Check out Marc Rober’s test of camera-only self-driving. 121M views. Speaks for itself. No LIDAR saved Musk and consumers many dollars, but… https://www.youtube.com/shorts/U1MigIJXJx8
In context, he was using Tesla’s Autopilot, which is fundamentally an automatic emergency braking system. In the last couple years, most or maybe all manufacturers offer AEBs, and Tesla’s AEB is rated highly compared with other brands. There are personal preferences and variations in performance, but over all it is pretty good.
Overall, AEBs are shown to reduce accidents fairly dramatically, so Autopilot is a valuable safety feature and that’s how it should be viewed. Sure, it could be improved with Lidar, but it is still a safety upgrade over no AEB. The video was a bit unfair in that regard.
That said, I think Tesla’s deserves to take it on the chin for this. It isn’t called AEB, it is called Autopilot, which implies it can operate on its own. That is 100% false. It is a design requirement that a human be ready to intervene at all times. The name is completely misleading, and if Tesla is willing to mislead you about safety features what else are they misleading you about?
To be fair to Tesla, that’s not what “autopilot” is. Though that’s a common misconception. Even Archer misunderstood the concept (and anything with both Patrick Warburton and H. Jon Benjamin is a delight)…
Debunked? Hardly. Debatable, absolutely - but the full version of that single, flawed test showed LIDAR equipped cars detecting and stopping in front of that wall. Having dealt with Tesla’s egregious non-braking at a.) flashing-light-vehicles at night, b.) partially blocked lanes and c.) phantom braking at shadows during the day, it makes sense to point out significant improvements still could be made. That’s why.

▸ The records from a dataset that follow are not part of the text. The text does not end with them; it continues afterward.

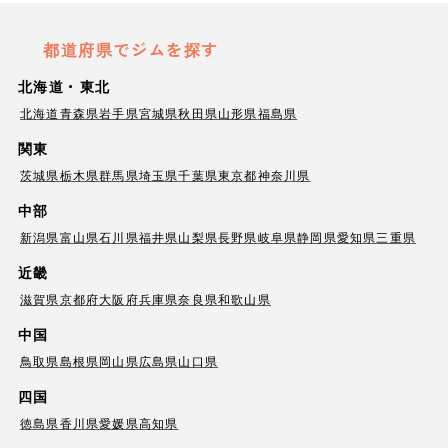
都道府県でジムを探す
北海道・東北
北海道
青森県
岩手県
宮城県
秋田県
山形県
福島県
関東
茨城県
栃木県
群馬県
埼玉県
千葉県
東京都
神奈川県
中部
新潟県
富山県
石川県
福井県
山梨県
長野県
岐阜県
静岡県
愛知県
三重県
近畿
滋賀県
京都府
大阪府
兵庫県
奈良県
和歌山県
中国
鳥取県
島根県
岡山県
広島県
山口県
四国
徳島県
香川県
愛媛県
高知県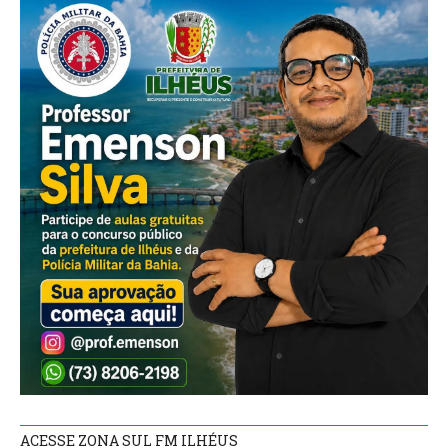
ACESSE ZONA SUL FM ILHÉUS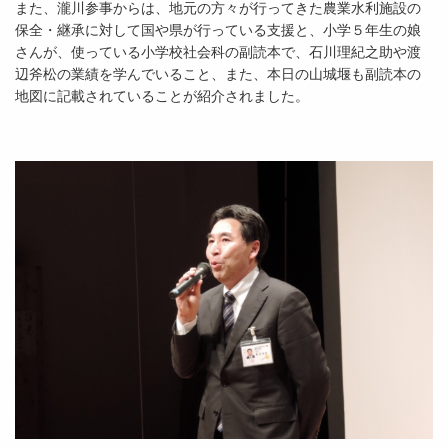
また、瀧川参事からは、地元の方々が行ってきた農業水利施設の
保全・継承に対して国や県が行っている支援と、小学５年生の娘
さんが、使っている小学校社会科の副読本で、石川理紀之助や渡
辺斧松の業績を学んでいること、また、本日の山城堰も副読本の
地図に記載されていることが紹介されました。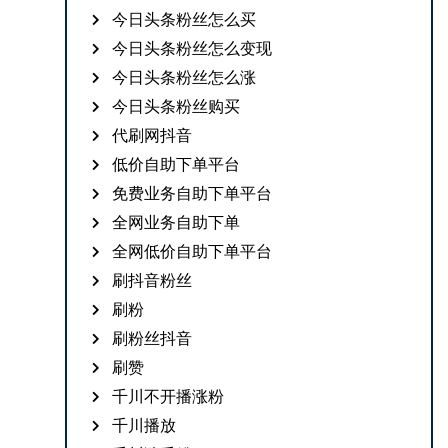
今日头条粉丝怎么买
今日头条粉丝怎么变现
今日头条粉丝怎么涨
今日头条粉丝购买
代刷网抖音
低价自助下单平台
免费业务自助下单平台
全网业务自助下单
全网低价自助下单平台
刷抖音粉丝
刷粉
刷粉丝抖音
刷赞
千川不开播涨粉
千川播放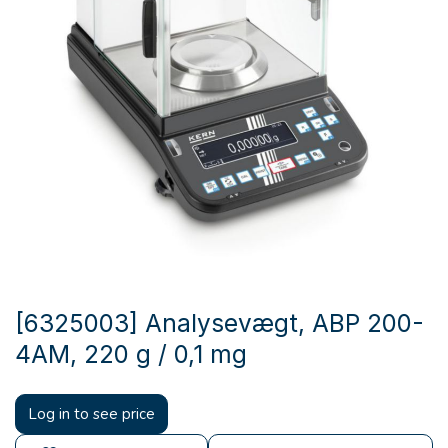
[6325003] Analysevægt, ABP 200-
4AM, 220 g / 0,1 mg
Log in to see price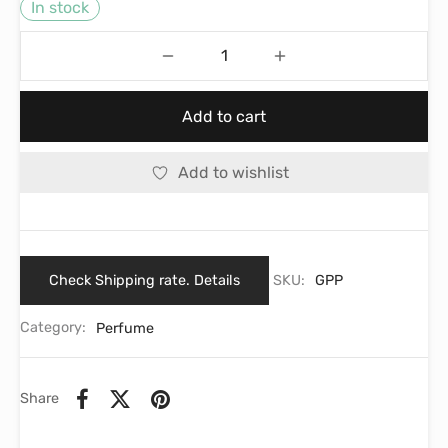
In stock
Add to cart
Add to wishlist
Check Shipping rate. Details
SKU:
GPP
Category:
Perfume
Share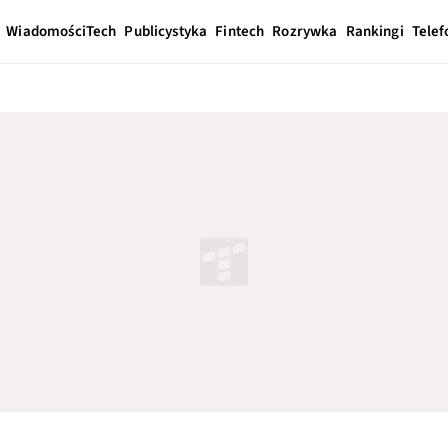
Wiadomości
Tech
Publicystyka
Fintech
Rozrywka
Rankingi
Telef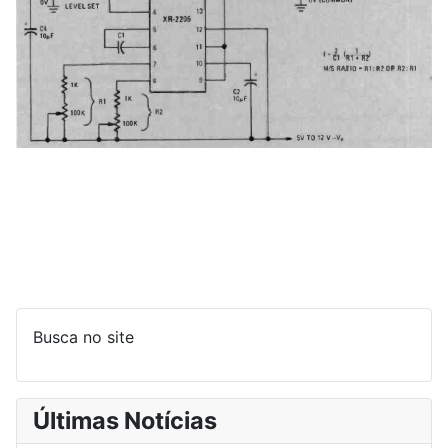
Busca no site
Últimas Notícias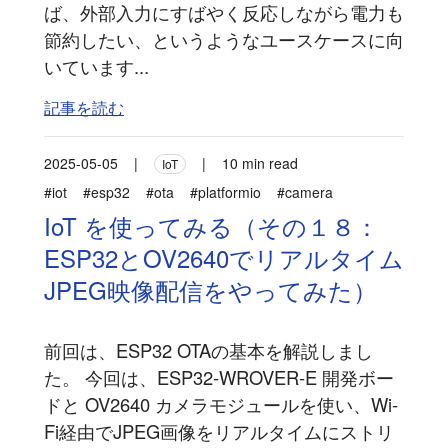
ば、外部入力にすばやく反応しながら電力も
節約したい、というようなユースケースに向
いています...
記事を読む
2025-05-05
|
|
10 min read
IoT
#iot
#esp32
#ota
#platformio
#camera
IoT を使ってみる（その１８：
ESP32とOV2640でリアルタイム
JPEG映像配信をやってみた）
前回は、ESP32 OTAの基本を解説しまし
た。 今回は、ESP32-WROVER-E 開発ボー
ドと OV2640 カメラモジュールを使い、Wi-
Fi経由でJPEG画像をリアルタイムにストリ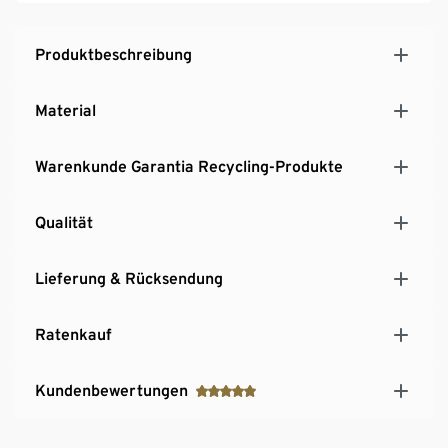
Produktbeschreibung
Material
Warenkunde Garantia Recycling-Produkte
Qualität
Lieferung & Rücksendung
Ratenkauf
Kundenbewertungen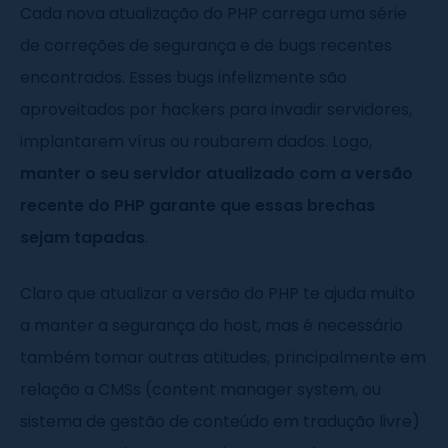
Cada nova atualização do PHP carrega uma série
de correções de segurança e de bugs recentes
encontrados. Esses bugs infelizmente são
aproveitados por hackers para invadir servidores,
implantarem vírus ou roubarem dados. Logo,
manter o seu servidor atualizado com a versão
recente do PHP garante que essas brechas
sejam tapadas
.
Claro que atualizar a versão do PHP te ajuda muito
a manter a segurança do host, mas é necessário
também tomar outras atitudes, principalmente em
relação a CMSs (content manager system, ou
sistema de gestão de conteúdo em tradução livre)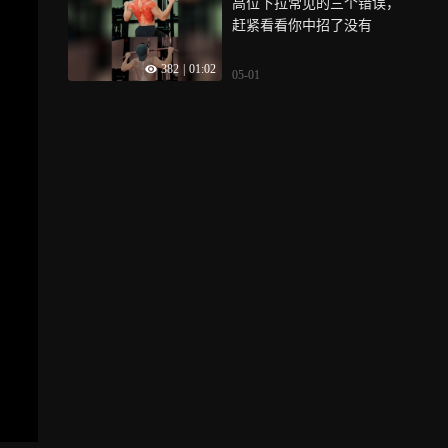
高位下拉常见的三个错误，
赶紧看看你中招了没有
382
|
01:02
05-01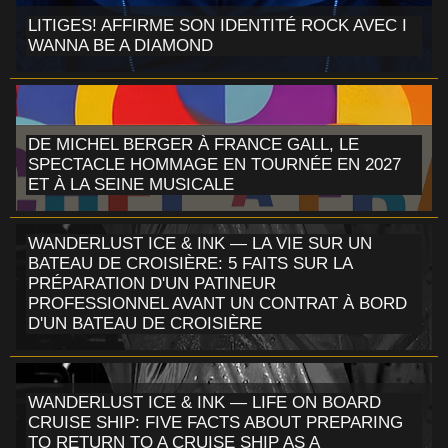
LITIGES! AFFIRME SON IDENTITÉ ROCK AVEC I
WANNA BE A DIAMOND
DE MICHEL BERGER À FRANCE GALL, LE
SPECTACLE HOMMAGE EN TOURNÉE EN 2027
ET À LA SEINE MUSICALE
WANDERLUST ICE & INK — LA VIE SUR UN
BATEAU DE CROISIÈRE: 5 FAITS SUR LA
PRÉPARATION D'UN PATINEUR
PROFESSIONNEL AVANT UN CONTRAT À BORD
D'UN BATEAU DE CROISIÈRE
WANDERLUST ICE & INK — LIFE ON BOARD
CRUISE SHIP: FIVE FACTS ABOUT PREPARING
TO RETURN TO A CRUISE SHIP AS A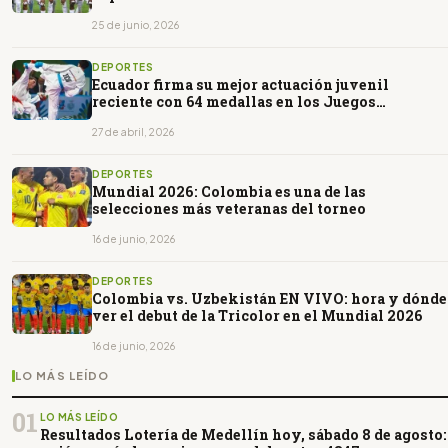
25 de junio, 2026
DEPORTES
Ecuador firma su mejor actuación juvenil
reciente con 64 medallas en los Juegos
Suramericanos de la Juventud
27 de abril, 2026
DEPORTES
Mundial 2026: Colombia es una de las
selecciones más veteranas del torneo
16 de junio, 2026
DEPORTES
Colombia vs. Uzbekistán EN VIVO: hora y dónde
ver el debut de la Tricolor en el Mundial 2026
16 de junio, 2026
LO MÁS LEÍDO
01
LO MÁS LEÍDO
Resultados Lotería de Medellín hoy, sábado 8 de agosto:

Short answer: The claim about Mark Rober’s early-2025 video showing a “wall” fooled Tesla cameras while LIDAR detected a wall has been widely debated, and researchers and observers have pointed out limitations in that specific test. The video’s conclusions are not universally accepted as definitive evidence that Tesla’s camera-based system is always inferior to LIDAR.
Context and key points
What the video claimed: Mark Rober’s broader test contrasted a LIDAR-equipped setup with a Tesla-style camera system, suggesting the camera could be fooled by an image of a road while LIDAR correctly identified the barrier. This kind of “fake wall” scenario is used to illustrate potential weaknesses in vision-only systems under adversarial-looking conditions. However, the realism and generalizability of such a targeted scenario are contentious.
Community responses: Many observers, including some engineers and researchers, argued that a single, crafted test (like a fake wall) does not represent overall system performance across the diverse, real-world driving envelope. Critics emphasize that both sensor suites have strengths and weaknesses in different conditions (e.g., weather, lighting, occlusions) and that modern systems often use sensor fusion to mitigate individual failures.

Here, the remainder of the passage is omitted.